Task description
Print the lines of the entries below from the one with "General Disclaimer" through the final line, exactly as they appear. The pictures are not part of the copy.

(Page images and extracted text)
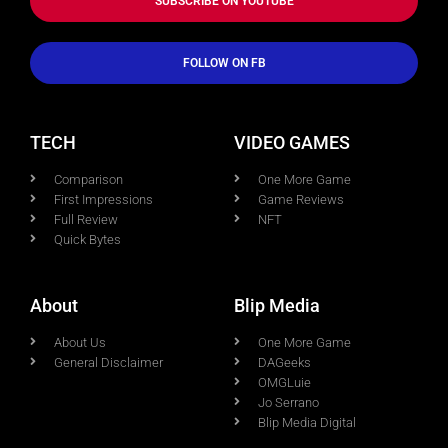
SUBSCRIBE ON YOUTUBE
FOLLOW ON FB
TECH
VIDEO GAMES
Comparison
One More Game
First Impressions
Game Reviews
Full Review
NFT
Quick Bytes
About
Blip Media
About Us
One More Game
General Disclaimer
DAGeeks
OMGLuie
Jo Serrano
Blip Media Digital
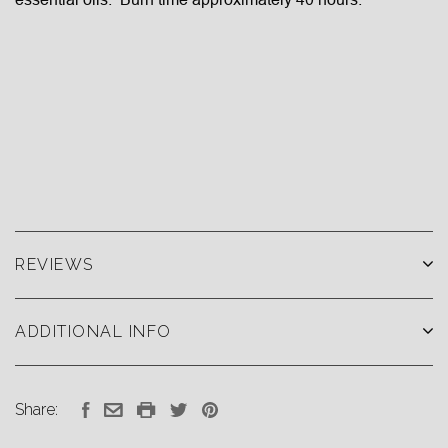
REVIEWS
ADDITIONAL INFO
Share:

Task result
General Disclaimer
DAGeeks
OMGLuie
Jo Serrano
Blip Media Digital
REVIEWS
ADDITIONAL INFO
Share:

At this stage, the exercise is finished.